A new study published in the Journal of Psychopharmacology finds that when team members drink a cup of coffee before performing a task together, they tend to give more positive reviews for their group’s performance — and their own contribution.
The research also shows that while coffee drinkers tend to be more talkative in a group setting, they stay more on-topic than those who drink decaf.
“We found that increased alertness was what led to the positive results for team performance,” said Amit Singh, co-author of the study and a doctoral student in marketing at The Ohio State University’s Fisher College of Business. “Not surprisingly, people who drank caffeinated coffee tended to be more alert.”
Singh conducted the study with Drs. Vasu Unnava and H. Rao Unnava, both formerly at Ohio State and now with the Graduate School of Management at the University of California, Davis. While several studies have examined how caffeine influences individual performance, this is the first to investigate its impact on teams.
The first experiment involved 72 undergraduate students who were self-reported coffee drinkers. They were instructed not to drink coffee before the study.
Half of the participants were told this was a coffee-tasting task and then split into groups of five.
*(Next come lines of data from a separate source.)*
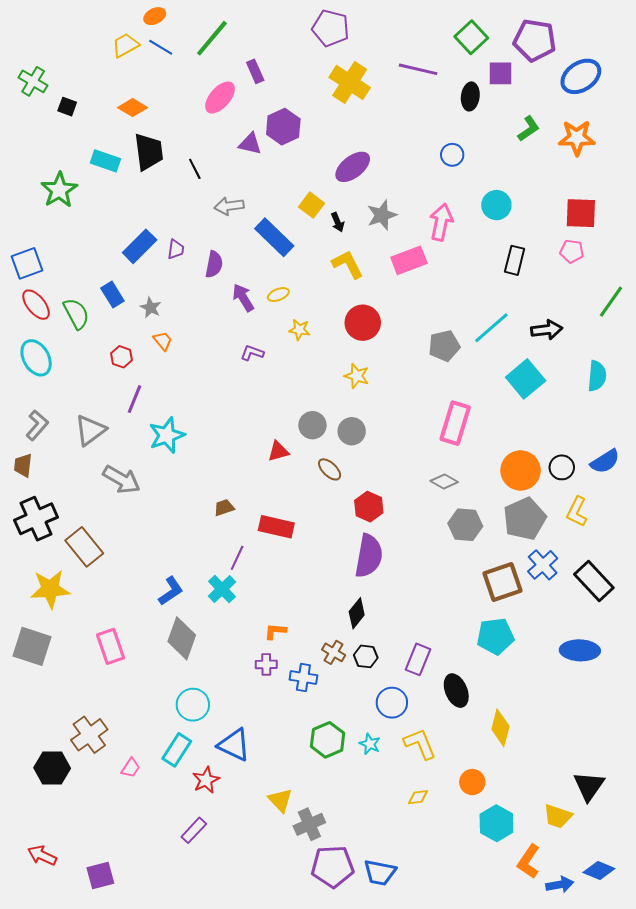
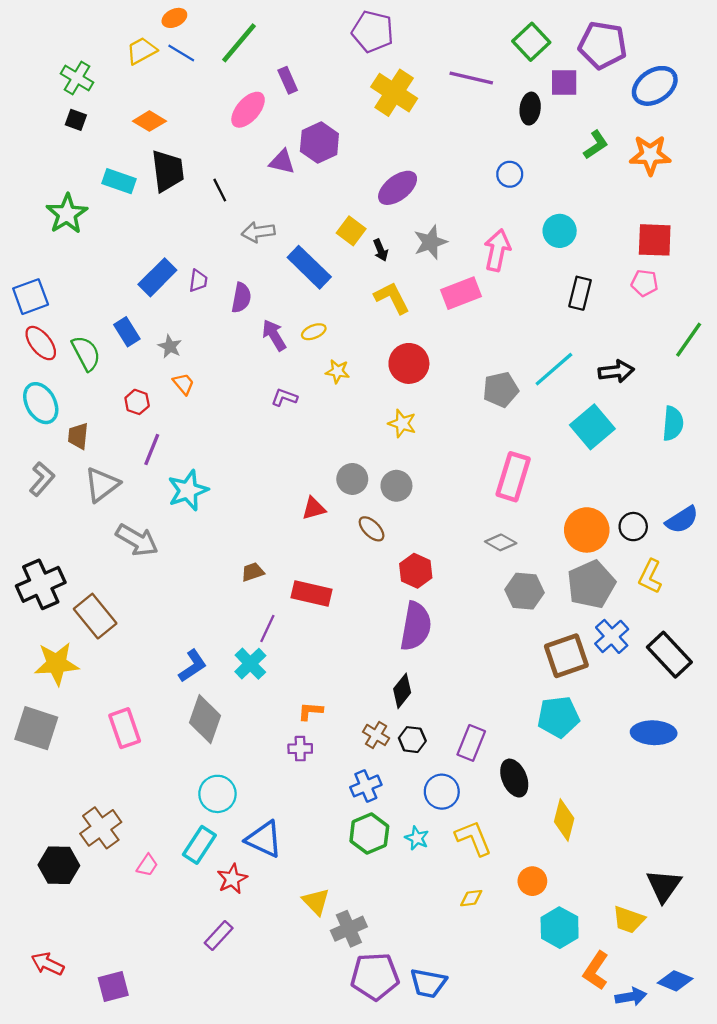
green cross: (33, 81) -> (77, 78), moved
brown trapezoid: (23, 465) -> (78, 436), moved
blue cross: (303, 678) -> (366, 786), moved, turned -32

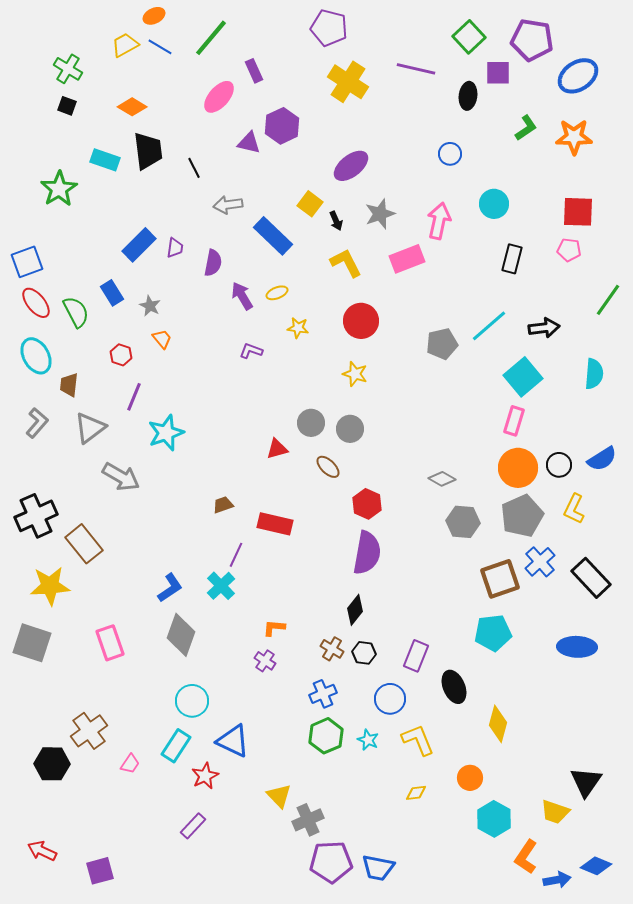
pink rectangle: (513, 477) -> (514, 421), moved, size x0.7
purple cross: (300, 749) -> (265, 661), turned 35

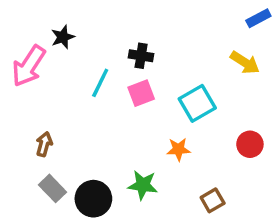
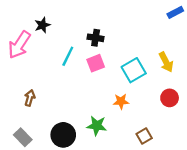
yellow arrow: (245, 63) -> (166, 62), moved, turned 30
gray rectangle: (53, 188) -> (23, 137), moved

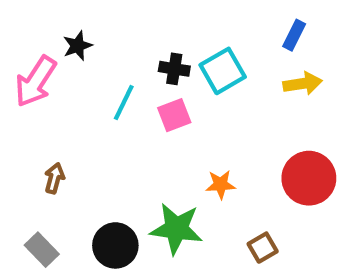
blue rectangle: (175, 12) -> (294, 35), moved, turned -35
yellow arrow: (166, 62) -> (303, 84), moved, turned -72
cyan square: (134, 70) -> (223, 71), moved
red circle: (170, 98) -> (309, 178), size x1.6
green star: (97, 126) -> (176, 229), size x1.4

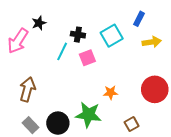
blue rectangle: (294, 35) -> (139, 19), moved
black cross: (174, 69) -> (78, 35), moved
brown arrow: (54, 178) -> (27, 89), size x1.6
gray rectangle: (42, 250) -> (31, 125), moved

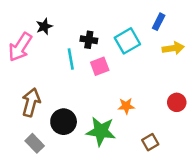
cyan line: (62, 51) -> (71, 59), turned -36
red circle: (155, 89) -> (177, 102), size x0.6
black circle: (58, 123) -> (64, 122), moved

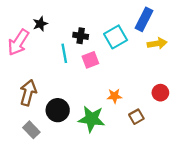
blue rectangle: (159, 22) -> (144, 19), size x1.5
brown square: (150, 142) -> (136, 117), moved

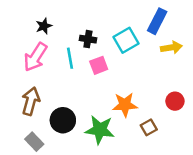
pink arrow: (18, 42) -> (35, 57), moved
orange star: (115, 96) -> (125, 105), size x1.5

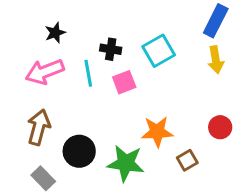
blue rectangle: (157, 21) -> (216, 21), moved
yellow arrow: (171, 47) -> (216, 60), turned 90
pink arrow: (35, 57) -> (45, 72), turned 36

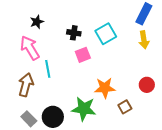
pink arrow: (45, 72) -> (30, 48), turned 80
cyan line: (88, 73) -> (48, 69), moved
black circle: (79, 151) -> (53, 117), moved

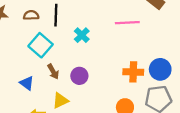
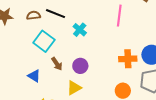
black line: (56, 15) -> (55, 14), turned -66
pink line: (127, 23) -> (119, 16), turned -75
yellow triangle: (60, 101) -> (74, 88), moved

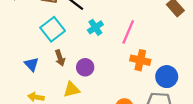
pink line: (119, 16) -> (128, 32), moved
orange cross: (128, 59) -> (140, 60), moved

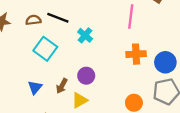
pink line: (128, 32) -> (131, 17), moved
brown arrow: (60, 58) -> (62, 86), moved, turned 64
blue triangle: (31, 64) -> (35, 87), turned 40

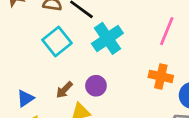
cyan cross: (85, 35) -> (107, 38), size x1.6
blue triangle: (35, 87) -> (25, 98), moved

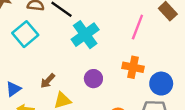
cyan square: (57, 41) -> (25, 34), moved
purple circle: (96, 86) -> (93, 79), moved

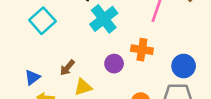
orange cross: (133, 67) -> (142, 50), moved

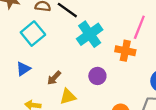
orange cross: (142, 50) -> (125, 51), moved
blue triangle: (32, 77) -> (23, 69), moved

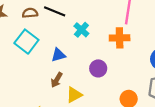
cyan cross: (90, 34) -> (81, 30), size x0.6
blue triangle: (23, 69) -> (58, 55), moved, turned 32

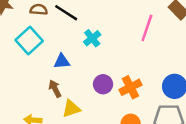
orange cross: (120, 38) -> (130, 87), moved, turned -36
brown arrow: (57, 80) -> (55, 89), turned 112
After drinking a cup of coffee and rating its flavor, the participants were given 30 minutes of filler tasks to allow the caffeine to kick in. The other half of the participants did the coffee tasting at the end of the experiment.
Each group then reviewed and discussed a controversial topic: the Occupy movement, a liberal movement that highlights social and economic inequality. After a 15-minute discussion, group members rated themselves and the other group members.
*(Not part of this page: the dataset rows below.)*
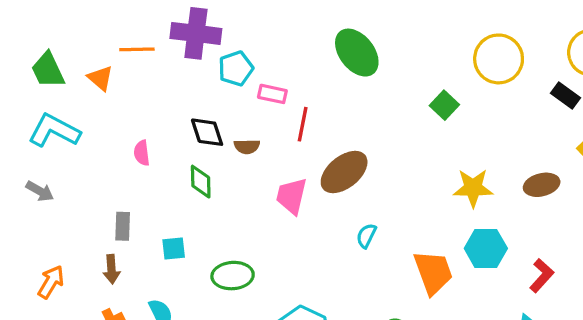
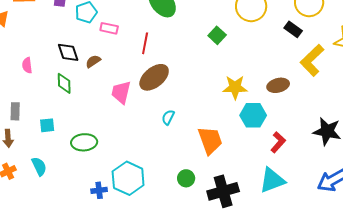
red line: (303, 124) -> (145, 43), moved
brown semicircle: (247, 147) -> (93, 61), turned 147
cyan hexagon: (486, 248) -> (253, 115), moved

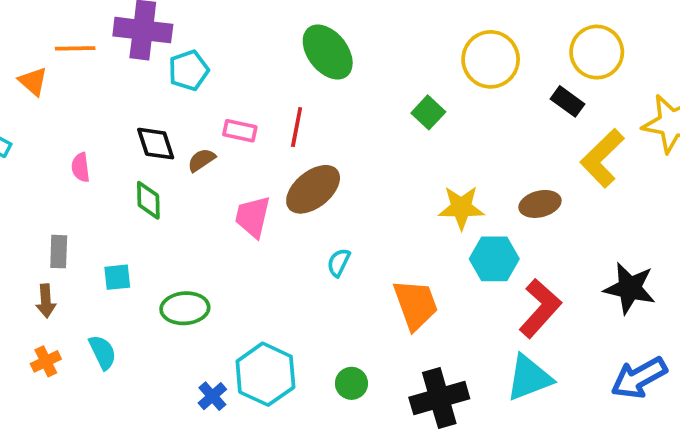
pink rectangle: (109, 28) -> (240, 131), moved
red L-shape: (278, 142) -> (540, 308), size x1.5
green circle: (186, 178) -> (351, 383), moved
blue cross: (99, 190) -> (212, 396), turned -35

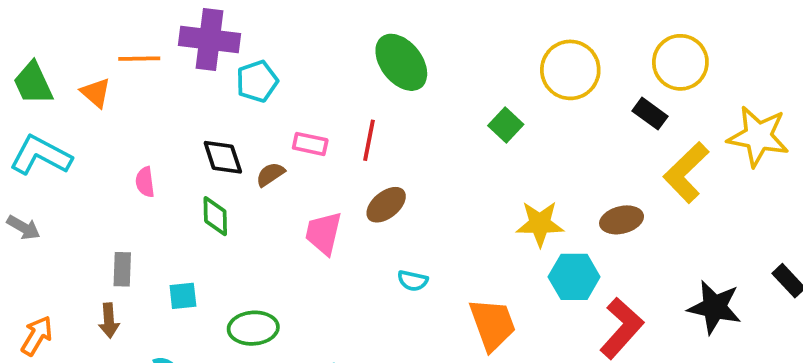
brown ellipse: (313, 189) -> (386, 205), size x0.7
cyan semicircle: (339, 263) -> (413, 281), turned -104

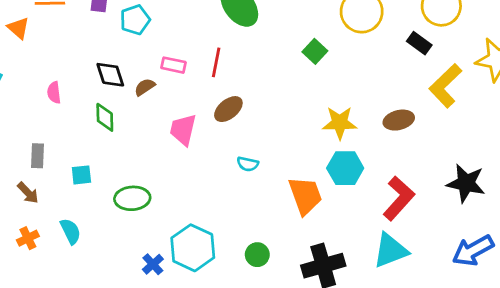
cyan hexagon: (574, 277) -> (345, 168), moved
brown arrow: (109, 321) -> (28, 193), turned -40

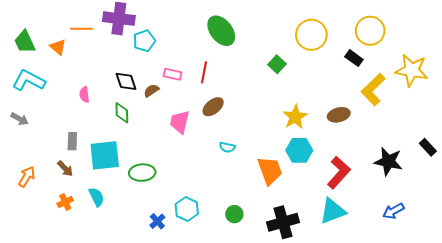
yellow star: (340, 123) -> (295, 117), turned -30
cyan square: (81, 175) -> (105, 155), size x2.0
cyan hexagon: (193, 248) -> (187, 209), size x0.7
blue arrow: (473, 251) -> (393, 211), size x0.7

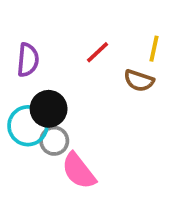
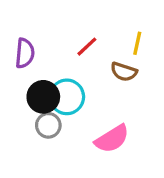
cyan circle: (28, 126) -> (67, 97), moved
pink semicircle: (79, 171) -> (112, 139), moved, turned -84

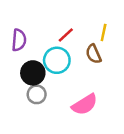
brown semicircle: (124, 72) -> (93, 54), turned 48
cyan circle: (67, 97) -> (57, 60), moved

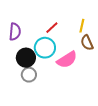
brown semicircle: (93, 54) -> (87, 43), moved
pink semicircle: (85, 104) -> (67, 60), moved

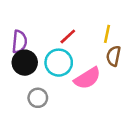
brown semicircle: (87, 43) -> (114, 56), turned 35
black circle: (26, 58) -> (25, 63), moved

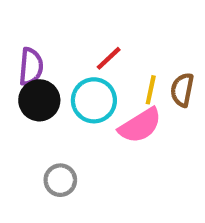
yellow line: (107, 34) -> (151, 90), moved
gray circle: (38, 98) -> (60, 180), moved

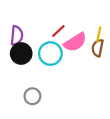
yellow line: (151, 90) -> (99, 34), moved
pink semicircle: (140, 126) -> (75, 42), moved

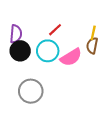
pink semicircle: (75, 42) -> (71, 57), moved
gray circle: (32, 96) -> (31, 91), size x1.5

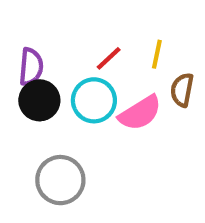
yellow line: (93, 33) -> (157, 54), moved

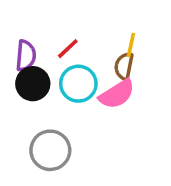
red line: (109, 58) -> (68, 49), moved
brown semicircle: (182, 90) -> (124, 66), moved

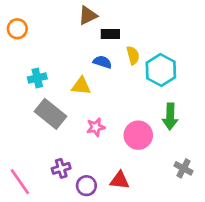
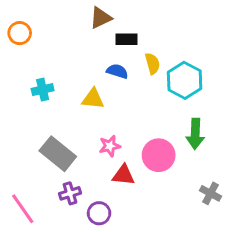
gray rectangle: (51, 114) -> (58, 154), moved
red triangle: (120, 180) -> (123, 175), moved

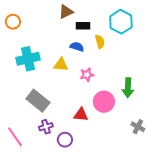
cyan hexagon: (185, 80) -> (121, 22), moved
cyan cross: (43, 90) -> (28, 59), size x1.6
pink star: (110, 146) -> (87, 75), moved

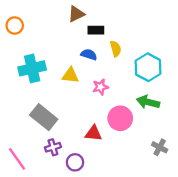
cyan hexagon: (121, 22) -> (148, 67), moved
green arrow: (128, 88) -> (148, 102), turned 102

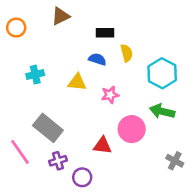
brown triangle: (76, 14) -> (61, 16), moved
cyan cross: (32, 68) -> (35, 75), size x0.6
pink line: (17, 159) -> (20, 152), moved

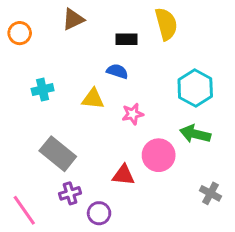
yellow semicircle: (127, 53) -> (166, 24), moved, size x1.5
pink line: (20, 152) -> (24, 210), moved

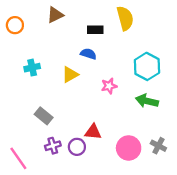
yellow triangle: (93, 99) -> (70, 75), turned -36
pink star: (133, 114) -> (109, 86), moved
gray rectangle: (58, 154) -> (44, 116), size x0.7
pink circle: (159, 155) -> (129, 148), moved
purple circle: (99, 213) -> (77, 147), moved

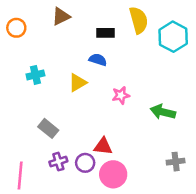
cyan hexagon: (147, 66) -> (173, 37), moved
gray cross: (158, 146) -> (176, 162), turned -35
pink circle: (129, 148) -> (113, 174), moved
pink line: (18, 158) -> (20, 176), turned 40

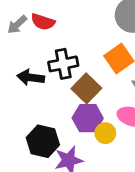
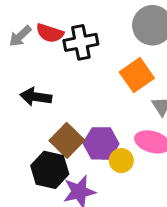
black cross: (63, 64) -> (81, 42), moved
brown square: (86, 88) -> (67, 140), moved

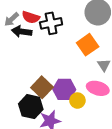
black arrow: (36, 97) -> (22, 31), moved

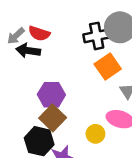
black cross: (51, 23) -> (97, 36), moved
purple hexagon: (64, 89) -> (51, 95), moved

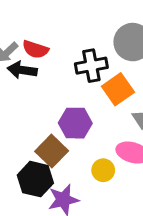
black cross: (97, 36) -> (91, 66), moved
purple hexagon: (51, 95) -> (75, 123), moved

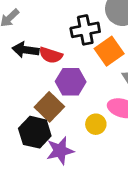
red semicircle: (35, 49) -> (51, 55), moved
black arrow: (22, 70) -> (26, 50), moved

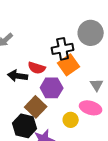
black arrow: (26, 50) -> (18, 76), moved
orange square: (109, 51) -> (69, 65), moved

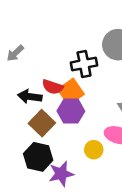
orange square: (69, 65) -> (71, 92), moved
brown square: (36, 107) -> (42, 123), moved

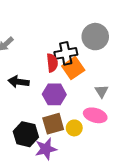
red semicircle: (53, 87) -> (52, 63), moved, turned -114
orange square: (71, 92) -> (73, 68), moved
brown square: (42, 123) -> (53, 124), moved, turned 30

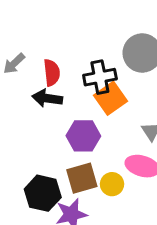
red semicircle: (52, 63) -> (52, 73), moved
black arrow: (19, 82) -> (47, 98), moved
The findings reveal that participants who drank the coffee before the group task rated themselves and their fellow team members more positively than those who drank coffee after the discussion, Singh said.
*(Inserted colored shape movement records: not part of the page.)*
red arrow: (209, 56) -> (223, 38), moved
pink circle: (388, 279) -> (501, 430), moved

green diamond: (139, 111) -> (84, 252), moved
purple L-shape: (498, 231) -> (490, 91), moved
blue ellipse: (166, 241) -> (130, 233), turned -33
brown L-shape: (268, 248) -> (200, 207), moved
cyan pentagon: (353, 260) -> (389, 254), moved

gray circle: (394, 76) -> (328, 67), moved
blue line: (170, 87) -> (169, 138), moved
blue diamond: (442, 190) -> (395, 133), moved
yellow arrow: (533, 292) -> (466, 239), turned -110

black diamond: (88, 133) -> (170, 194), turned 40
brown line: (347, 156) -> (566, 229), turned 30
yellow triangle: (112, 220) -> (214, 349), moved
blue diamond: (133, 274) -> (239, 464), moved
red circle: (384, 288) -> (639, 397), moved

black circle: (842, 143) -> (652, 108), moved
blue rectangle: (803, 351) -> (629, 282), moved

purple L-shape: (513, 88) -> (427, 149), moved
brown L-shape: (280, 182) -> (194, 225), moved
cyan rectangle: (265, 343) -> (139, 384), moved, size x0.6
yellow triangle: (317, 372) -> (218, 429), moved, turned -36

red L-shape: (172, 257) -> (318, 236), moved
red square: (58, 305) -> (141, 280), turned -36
In a second experiment, 61 students drank coffee at the beginning of the study, but half were given decaf. Those who drank caffeinated coffee rated themselves and their fellow group members more positively than those who drank decaf.
The researchers believe the key to these findings is a higher level of alertness among the regular coffee drinkers. All participants rated how alert they felt at the end of the study, and those who drank the caffeinated coffee rated themselves as more alert than those who did not.
In addition, those who rated themselves as more alert, whether they drank caffeinated coffee or not, also tended to give higher marks to themselves and their fellow group members.
The researchers suggest that any intervention which increases alertness (such as exercise) may also lead to similar results.
“We suspect that when people are more alert they see themselves and the other group members contributing more, and that gives them a more positive attitude,” Singh said.
But the caffeine does more than just increase good feelings. After conducting an analysis of the group discussion in the second study, the researchers found that people tended to talk more after drinking caffeine, but they also tended to stay more on topic.
“They’re talking about more relevant things after drinking caffeinated coffee,” he said.
One might think that if people are talking more about a controversial topic like the Occupy movement, that it could cause friction in the group. But that’s not what the study suggests.
Participants who drank regular coffee were more likely than those who drank decaf to say they would be willing to work with their group again.
“Even though they are talking more, agreeing and disagreeing, they still want to work with them again,” Singh said. “Coffee didn’t seem to make group discussions too uncomfortable and disagreeable.”